=== Task to complete ===
Copy the data below exactly. Any pictures in it should be omitted.

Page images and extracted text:

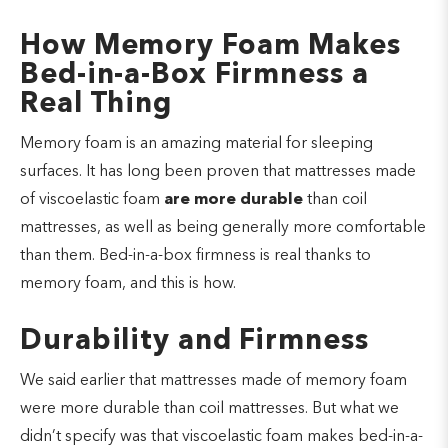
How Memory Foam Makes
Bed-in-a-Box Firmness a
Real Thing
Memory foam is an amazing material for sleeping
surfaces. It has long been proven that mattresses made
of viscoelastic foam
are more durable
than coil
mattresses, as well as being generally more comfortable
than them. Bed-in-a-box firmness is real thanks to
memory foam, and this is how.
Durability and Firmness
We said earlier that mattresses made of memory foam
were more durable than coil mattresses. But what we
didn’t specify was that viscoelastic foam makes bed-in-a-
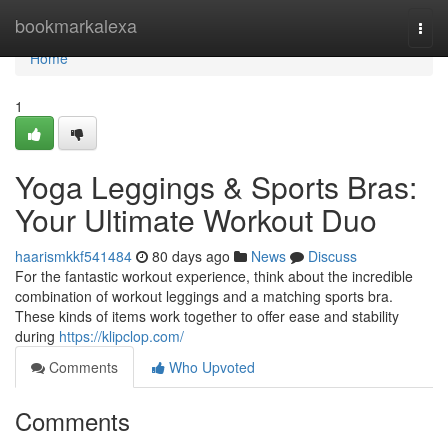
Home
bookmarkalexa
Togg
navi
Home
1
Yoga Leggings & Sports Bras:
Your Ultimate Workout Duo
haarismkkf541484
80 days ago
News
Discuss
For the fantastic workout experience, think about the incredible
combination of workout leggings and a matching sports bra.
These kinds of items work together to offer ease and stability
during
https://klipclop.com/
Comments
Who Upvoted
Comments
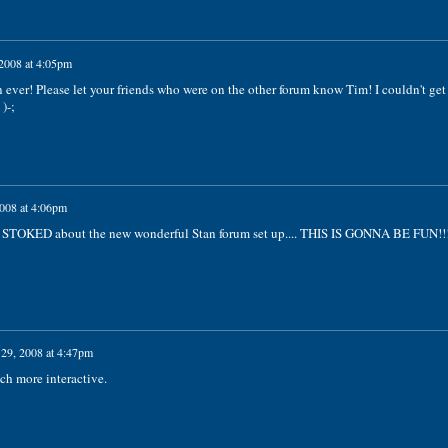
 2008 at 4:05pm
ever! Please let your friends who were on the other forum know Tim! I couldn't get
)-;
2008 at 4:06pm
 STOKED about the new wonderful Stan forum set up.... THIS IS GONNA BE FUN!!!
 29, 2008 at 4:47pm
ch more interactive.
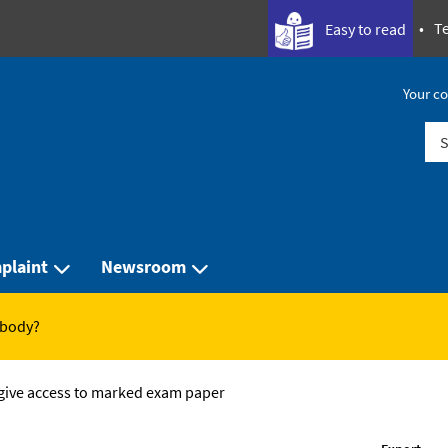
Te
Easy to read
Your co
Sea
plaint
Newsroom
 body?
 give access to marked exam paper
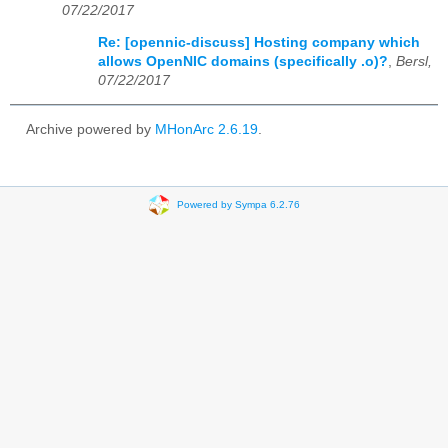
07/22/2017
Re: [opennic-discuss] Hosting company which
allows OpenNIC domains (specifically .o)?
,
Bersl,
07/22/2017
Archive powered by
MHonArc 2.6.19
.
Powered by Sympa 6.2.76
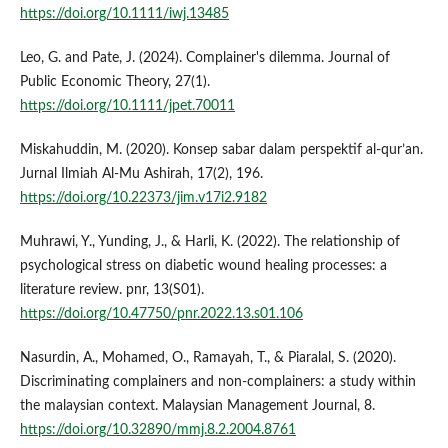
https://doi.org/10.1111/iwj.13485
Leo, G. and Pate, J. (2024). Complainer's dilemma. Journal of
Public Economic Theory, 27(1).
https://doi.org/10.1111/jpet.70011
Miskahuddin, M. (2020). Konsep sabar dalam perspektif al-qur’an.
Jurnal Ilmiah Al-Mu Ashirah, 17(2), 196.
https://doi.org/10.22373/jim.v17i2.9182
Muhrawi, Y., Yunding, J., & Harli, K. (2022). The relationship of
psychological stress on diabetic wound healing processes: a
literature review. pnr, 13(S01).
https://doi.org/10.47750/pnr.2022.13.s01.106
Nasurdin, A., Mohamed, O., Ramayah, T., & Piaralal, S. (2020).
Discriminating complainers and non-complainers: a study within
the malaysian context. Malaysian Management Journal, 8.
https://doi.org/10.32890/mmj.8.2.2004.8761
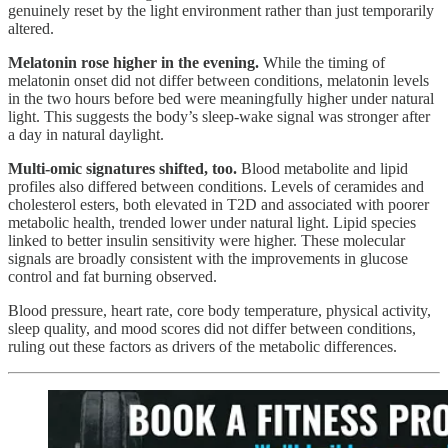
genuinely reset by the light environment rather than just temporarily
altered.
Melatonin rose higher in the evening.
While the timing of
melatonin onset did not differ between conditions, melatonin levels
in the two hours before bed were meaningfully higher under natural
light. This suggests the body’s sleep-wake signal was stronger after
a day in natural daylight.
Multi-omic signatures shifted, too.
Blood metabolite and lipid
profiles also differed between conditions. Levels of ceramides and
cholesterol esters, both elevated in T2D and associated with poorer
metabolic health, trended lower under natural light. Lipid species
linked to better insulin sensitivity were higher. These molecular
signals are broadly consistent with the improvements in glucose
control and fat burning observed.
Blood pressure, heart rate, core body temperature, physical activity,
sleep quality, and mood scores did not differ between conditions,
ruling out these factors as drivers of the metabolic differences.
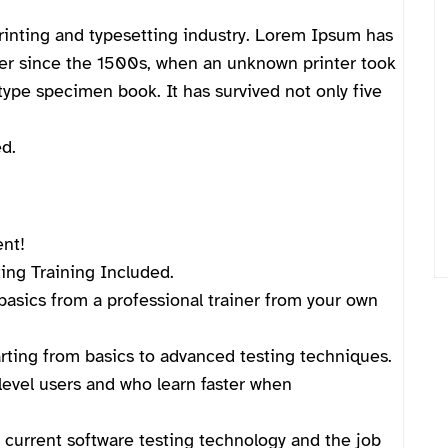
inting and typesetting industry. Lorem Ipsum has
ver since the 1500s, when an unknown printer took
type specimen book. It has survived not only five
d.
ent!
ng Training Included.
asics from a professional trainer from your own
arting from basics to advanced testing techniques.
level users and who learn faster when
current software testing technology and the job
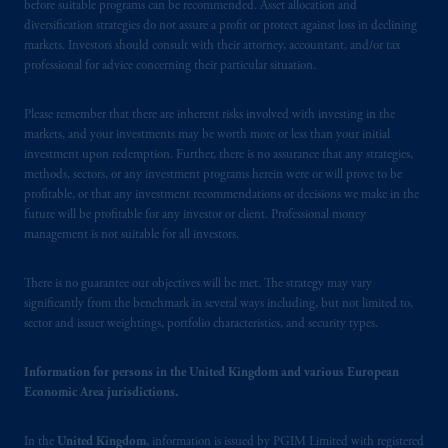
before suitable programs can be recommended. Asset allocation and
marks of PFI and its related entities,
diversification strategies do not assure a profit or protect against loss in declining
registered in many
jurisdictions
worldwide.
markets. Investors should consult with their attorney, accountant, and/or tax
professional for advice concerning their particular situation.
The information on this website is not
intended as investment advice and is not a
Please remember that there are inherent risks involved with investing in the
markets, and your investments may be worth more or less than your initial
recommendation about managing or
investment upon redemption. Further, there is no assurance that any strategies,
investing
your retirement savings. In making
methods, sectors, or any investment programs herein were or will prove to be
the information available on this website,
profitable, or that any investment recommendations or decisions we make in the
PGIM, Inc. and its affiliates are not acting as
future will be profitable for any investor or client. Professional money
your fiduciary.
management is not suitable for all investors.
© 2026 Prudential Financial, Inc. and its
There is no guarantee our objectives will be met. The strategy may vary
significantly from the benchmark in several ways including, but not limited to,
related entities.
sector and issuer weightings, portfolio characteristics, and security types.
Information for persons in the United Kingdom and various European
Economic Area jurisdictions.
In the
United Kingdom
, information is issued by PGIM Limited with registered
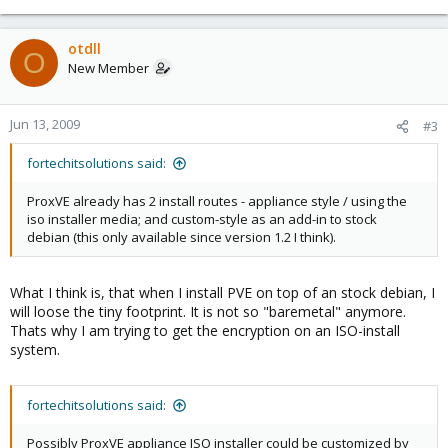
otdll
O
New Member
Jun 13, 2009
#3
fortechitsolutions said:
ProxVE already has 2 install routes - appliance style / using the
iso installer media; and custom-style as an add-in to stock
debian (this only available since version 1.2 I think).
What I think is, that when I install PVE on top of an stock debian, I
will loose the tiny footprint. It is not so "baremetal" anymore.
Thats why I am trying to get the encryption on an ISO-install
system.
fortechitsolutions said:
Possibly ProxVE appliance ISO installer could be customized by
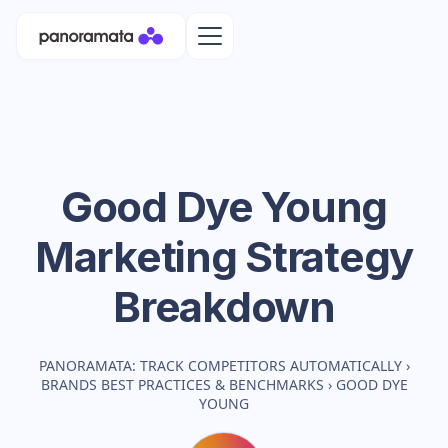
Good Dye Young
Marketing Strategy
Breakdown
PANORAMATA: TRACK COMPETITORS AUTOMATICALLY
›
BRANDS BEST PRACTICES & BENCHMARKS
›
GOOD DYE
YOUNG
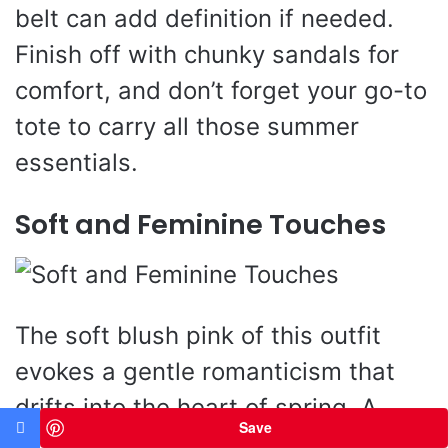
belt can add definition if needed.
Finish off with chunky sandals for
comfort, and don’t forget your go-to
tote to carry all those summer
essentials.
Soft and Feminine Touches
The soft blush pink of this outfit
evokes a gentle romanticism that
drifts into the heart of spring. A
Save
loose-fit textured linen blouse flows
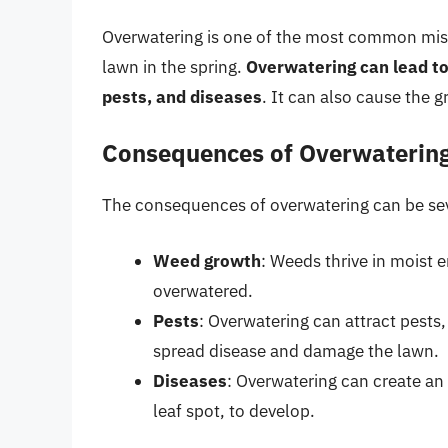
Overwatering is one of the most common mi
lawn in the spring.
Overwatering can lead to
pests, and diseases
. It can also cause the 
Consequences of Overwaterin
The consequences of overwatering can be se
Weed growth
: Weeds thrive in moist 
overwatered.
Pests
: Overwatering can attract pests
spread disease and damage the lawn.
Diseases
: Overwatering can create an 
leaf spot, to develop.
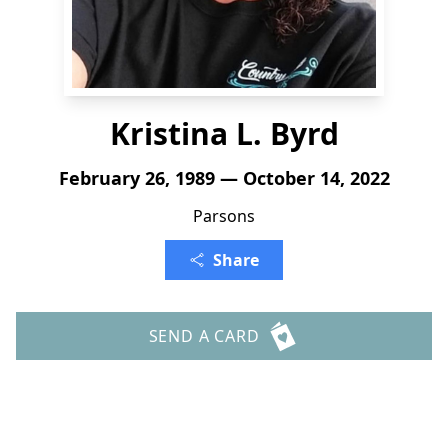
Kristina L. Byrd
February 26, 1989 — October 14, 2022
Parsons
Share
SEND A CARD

=== Solution ===
How Memory Foam Makes
Bed-in-a-Box Firmness a
Real Thing
Memory foam is an amazing material for sleeping
surfaces. It has long been proven that mattresses made
of viscoelastic foam
are more durable
than coil
mattresses, as well as being generally more comfortable
than them. Bed-in-a-box firmness is real thanks to
memory foam, and this is how.
Durability and Firmness
We said earlier that mattresses made of memory foam
were more durable than coil mattresses. But what we
didn’t specify was that viscoelastic foam makes bed-in-a-
Home
bookmarkalexa
Togg
navi
Home
1
Yoga Leggings & Sports Bras:
Your Ultimate Workout Duo
haarismkkf541484
80 days ago
News
Discuss
For the fantastic workout experience, think about the incredible
combination of workout leggings and a matching sports bra.
These kinds of items work together to offer ease and stability
during
https://klipclop.com/
Comments
Who Upvoted
Comments
 2008 at 4:05pm
ever! Please let your friends who were on the other forum know Tim! I couldn't get
)-;
2008 at 4:06pm
 STOKED about the new wonderful Stan forum set up.... THIS IS GONNA BE FUN!!!
 29, 2008 at 4:47pm
ch more interactive.
Te
Easy to read
Your co
Sea
plaint
Newsroom
 body?
 give access to marked exam paper
07/22/2017
Re: [opennic-discuss] Hosting company which
allows OpenNIC domains (specifically .o)?
,
Bersl,
07/22/2017
Archive powered by
MHonArc 2.6.19
.
Powered by Sympa 6.2.76
https://doi.org/10.1111/iwj.13485
Leo, G. and Pate, J. (2024). Complainer's dilemma. Journal of
Public Economic Theory, 27(1).
https://doi.org/10.1111/jpet.70011
Miskahuddin, M. (2020). Konsep sabar dalam perspektif al-qur’an.
Jurnal Ilmiah Al-Mu Ashirah, 17(2), 196.
https://doi.org/10.22373/jim.v17i2.9182
Muhrawi, Y., Yunding, J., & Harli, K. (2022). The relationship of
psychological stress on diabetic wound healing processes: a
literature review. pnr, 13(S01).
https://doi.org/10.47750/pnr.2022.13.s01.106
Nasurdin, A., Mohamed, O., Ramayah, T., & Piaralal, S. (2020).
Discriminating complainers and non-complainers: a study within
the malaysian context. Malaysian Management Journal, 8.
https://doi.org/10.32890/mmj.8.2.2004.8761
genuinely reset by the light environment rather than just temporarily
altered.
Melatonin rose higher in the evening.
While the timing of
melatonin onset did not differ between conditions, melatonin levels
in the two hours before bed were meaningfully higher under natural
light. This suggests the body’s sleep-wake signal was stronger after
a day in natural daylight.
Multi-omic signatures shifted, too.
Blood metabolite and lipid
profiles also differed between conditions. Levels of ceramides and
cholesterol esters, both elevated in T2D and associated with poorer
metabolic health, trended lower under natural light. Lipid species
linked to better insulin sensitivity were higher. These molecular
signals are broadly consistent with the improvements in glucose
control and fat burning observed.
Blood pressure, heart rate, core body temperature, physical activity,
sleep quality, and mood scores did not differ between conditions,
ruling out these factors as drivers of the metabolic differences.
inting and typesetting industry. Lorem Ipsum has
ver since the 1500s, when an unknown printer took
type specimen book. It has survived not only five
d.
ent!
ng Training Included.
asics from a professional trainer from your own
arting from basics to advanced testing techniques.
level users and who learn faster when
current software testing technology and the job
before suitable programs can be recommended. Asset allocation and
marks of PFI and its related entities,
diversification strategies do not assure a profit or protect against loss in declining
registered in many
jurisdictions
worldwide.
markets. Investors should consult with their attorney, accountant, and/or tax
professional for advice concerning their particular situation.
The information on this website is not
intended as investment advice and is not a
Please remember that there are inherent risks involved with investing in the
markets, and your investments may be worth more or less than your initial
recommendation about managing or
investment upon redemption. Further, there is no assurance that any strategies,
investing
your retirement savings. In making
methods, sectors, or any investment programs herein were or will prove to be
the information available on this website,
profitable, or that any investment recommendations or decisions we make in the
PGIM, Inc. and its affiliates are not acting as
future will be profitable for any investor or client. Professional money
your fiduciary.
management is not suitable for all investors.
© 2026 Prudential Financial, Inc. and its
There is no guarantee our objectives will be met. The strategy may vary
significantly from the benchmark in several ways including, but not limited to,
related entities.
sector and issuer weightings, portfolio characteristics, and security types.
Information for persons in the United Kingdom and various European
Economic Area jurisdictions.
In the
United Kingdom
, information is issued by PGIM Limited with registered
otdll
O
New Member
Jun 13, 2009
#3
fortechitsolutions said:
ProxVE already has 2 install routes - appliance style / using the
iso installer media; and custom-style as an add-in to stock
debian (this only available since version 1.2 I think).
What I think is, that when I install PVE on top of an stock debian, I
will loose the tiny footprint. It is not so "baremetal" anymore.
Thats why I am trying to get the encryption on an ISO-install
system.
fortechitsolutions said:
Possibly ProxVE appliance ISO installer could be customized by
Good Dye Young
Marketing Strategy
Breakdown
PANORAMATA: TRACK COMPETITORS AUTOMATICALLY
›
BRANDS BEST PRACTICES & BENCHMARKS
›
GOOD DYE
YOUNG
belt can add definition if needed.
Finish off with chunky sandals for
comfort, and don’t forget your go-to
tote to carry all those summer
essentials.
Soft and Feminine Touches
The soft blush pink of this outfit
evokes a gentle romanticism that
drifts into the heart of spring. A
Save
loose-fit textured linen blouse flows
Overwatering is one of the most common mi
lawn in the spring.
Overwatering can lead to
pests, and diseases
. It can also cause the 
Consequences of Overwaterin
The consequences of overwatering can be se
Weed growth
: Weeds thrive in moist 
overwatered.
Pests
: Overwatering can attract pests
spread disease and damage the lawn.
Diseases
: Overwatering can create an 
leaf spot, to develop.
Kristina L. Byrd
February 26, 1989 — October 14, 2022
Parsons
Share
SEND A CARD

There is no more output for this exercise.